KSAFE-MM consists of "KSAFE-MM-G," which converts global common risks into the Korean cultural context, and "KSAFE-MM-C," which reflects issues unique to Korean society such as jeonse fraud and the Dokdo dispute. Comprising a total of 14,135 evaluation samples, it is Korea's largest Korean-language multimodal safety evaluation dataset. It validated 12 global multimodal large language models (MLLMs), including Google Gemma and Naver HyperCLOVA X.

KT employees develop KSAFE-MM. /Courtesy of KT

In particular, it is characterized by presenting an automated general-purpose pipeline (Pipeline: a work process spanning from data collection to deployment). Existing benchmarks are centered on manual review, which incurs high expense and is not highly efficient.

KSAFE-MM implemented a four-stage automated pipeline that encompasses the entire process, from collecting sensitive topics based on local communities, to generating template-based queries (Query: questions users input into an AI model), generating synthetic images, and generating jailbreak queries designed to cleverly bypass AI safety mechanisms or ethical constraints.

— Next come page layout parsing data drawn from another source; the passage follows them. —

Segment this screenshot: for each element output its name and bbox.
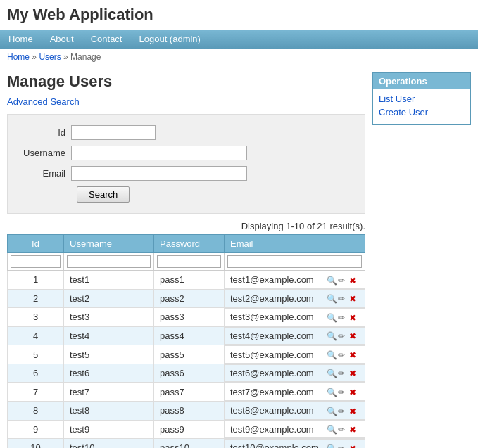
advanced-search-link[interactable]: Advanced Search [7,96,80,107]
row-actions: 🔍✏✖ [325,424,359,435]
delete-icon[interactable]: ✖ [349,276,359,286]
edit-icon[interactable]: ✏ [338,350,348,360]
delete-icon[interactable]: ✖ [349,444,359,448]
content-area: Manage Users Advanced Search Id Username… [7,72,365,448]
delete-icon[interactable]: ✖ [349,388,359,397]
row-actions: 🔍✏✖ [325,331,359,342]
email-value: test2@example.com [230,293,314,304]
view-icon[interactable]: 🔍 [327,388,337,397]
edit-icon[interactable]: ✏ [338,425,348,435]
table-row: 4test4pass4test4@example.com🔍✏✖ [8,326,365,345]
row-actions: 🔍✏✖ [325,405,359,416]
edit-icon[interactable]: ✏ [338,444,348,448]
breadcrumb-home[interactable]: Home [7,52,30,62]
view-icon[interactable]: 🔍 [327,425,337,435]
cell-username: test8 [64,401,154,420]
data-table: Id Username Password Email 1test1pass1te… [7,234,365,448]
email-value: test6@example.com [230,368,314,378]
breadcrumb-users[interactable]: Users [39,52,61,62]
results-info: Displaying 1-10 of 21 result(s). [7,221,365,231]
cell-password: pass7 [154,383,225,402]
nav-home[interactable]: Home [0,30,42,49]
view-icon[interactable]: 🔍 [327,444,337,448]
edit-icon[interactable]: ✏ [338,294,348,304]
view-icon[interactable]: 🔍 [327,369,337,378]
email-value: test3@example.com [230,312,314,322]
username-form-row: Username [22,146,351,160]
edit-icon[interactable]: ✏ [338,276,348,286]
list-user-link[interactable]: List User [379,94,465,104]
edit-icon[interactable]: ✏ [338,407,348,416]
delete-icon[interactable]: ✖ [349,407,359,416]
cell-id: 7 [8,383,64,402]
cell-email: test6@example.com🔍✏✖ [225,364,365,383]
cell-id: 4 [8,326,64,345]
cell-username: test5 [64,345,154,364]
table-row: 6test6pass6test6@example.com🔍✏✖ [8,364,365,383]
email-value: test8@example.com [230,405,314,416]
cell-email: test2@example.com🔍✏✖ [225,290,365,308]
cell-id: 1 [8,271,64,290]
cell-password: pass5 [154,345,225,364]
table-row: 7test7pass7test7@example.com🔍✏✖ [8,383,365,402]
view-icon[interactable]: 🔍 [327,331,337,341]
cell-password: pass10 [154,439,225,448]
view-icon[interactable]: 🔍 [327,276,337,286]
delete-icon[interactable]: ✖ [349,331,359,341]
view-icon[interactable]: 🔍 [327,350,337,360]
email-input[interactable] [71,166,247,181]
nav-about[interactable]: About [42,30,82,49]
edit-icon[interactable]: ✏ [338,388,348,397]
sidebar: Operations List User Create User [372,72,471,448]
row-actions: 🔍✏✖ [325,368,359,379]
delete-icon[interactable]: ✖ [349,294,359,304]
col-email[interactable]: Email [225,235,365,253]
delete-icon[interactable]: ✖ [349,350,359,360]
nav-logout[interactable]: Logout (admin) [130,30,208,49]
cell-password: pass3 [154,308,225,327]
page-title: Manage Users [7,72,365,91]
filter-username-cell [64,253,154,271]
nav-contact[interactable]: Contact [82,30,131,49]
filter-id-input[interactable] [11,255,61,268]
cell-id: 2 [8,289,64,308]
filter-password-cell [154,253,225,271]
cell-email: test9@example.com🔍✏✖ [225,421,365,439]
search-button[interactable]: Search [77,186,130,203]
operations-header: Operations [373,73,470,89]
filter-email-cell [225,253,365,271]
delete-icon[interactable]: ✖ [349,369,359,378]
table-row: 2test2pass2test2@example.com🔍✏✖ [8,289,365,308]
edit-icon[interactable]: ✏ [338,331,348,341]
filter-username-input[interactable] [67,255,151,268]
cell-email: test3@example.com🔍✏✖ [225,308,365,326]
filter-password-input[interactable] [157,255,221,268]
email-value: test7@example.com [230,387,314,397]
view-icon[interactable]: 🔍 [327,407,337,416]
id-input[interactable] [71,125,156,140]
filter-email-input[interactable] [227,255,362,268]
email-value: test9@example.com [230,424,314,435]
view-icon[interactable]: 🔍 [327,313,337,323]
email-label: Email [22,168,71,179]
view-icon[interactable]: 🔍 [327,294,337,304]
username-input[interactable] [71,146,247,160]
operations-box: Operations List User Create User [372,72,471,125]
col-username[interactable]: Username [64,235,154,253]
table-row: 10test10pass10test10@example.com🔍✏✖ [8,439,365,448]
cell-password: pass1 [154,271,225,290]
edit-icon[interactable]: ✏ [338,313,348,323]
col-id[interactable]: Id [8,235,64,253]
search-btn-row: Search [22,186,351,203]
cell-password: pass2 [154,289,225,308]
col-password[interactable]: Password [154,235,225,253]
cell-email: test1@example.com🔍✏✖ [225,271,365,289]
email-value: test4@example.com [230,331,314,341]
create-user-link[interactable]: Create User [379,107,465,117]
cell-email: test10@example.com🔍✏✖ [225,439,365,448]
username-label: Username [22,148,71,158]
delete-icon[interactable]: ✖ [349,425,359,435]
delete-icon[interactable]: ✖ [349,313,359,323]
email-value: test10@example.com [230,442,319,448]
edit-icon[interactable]: ✏ [338,369,348,378]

This means it provides a standard framework that can rapidly build safety benchmarks reflecting local characteristics without experts from a specific cultural sphere, lowering expense and improving efficiency. The joint research team from KT and Korea University demonstrated immediate applicability to any culture worldwide through a pilot experiment (JSAFE-MM-C) that applied the same pipeline to Japanese.

KT released the research results and benchmarks on arXiv and Hugging Face.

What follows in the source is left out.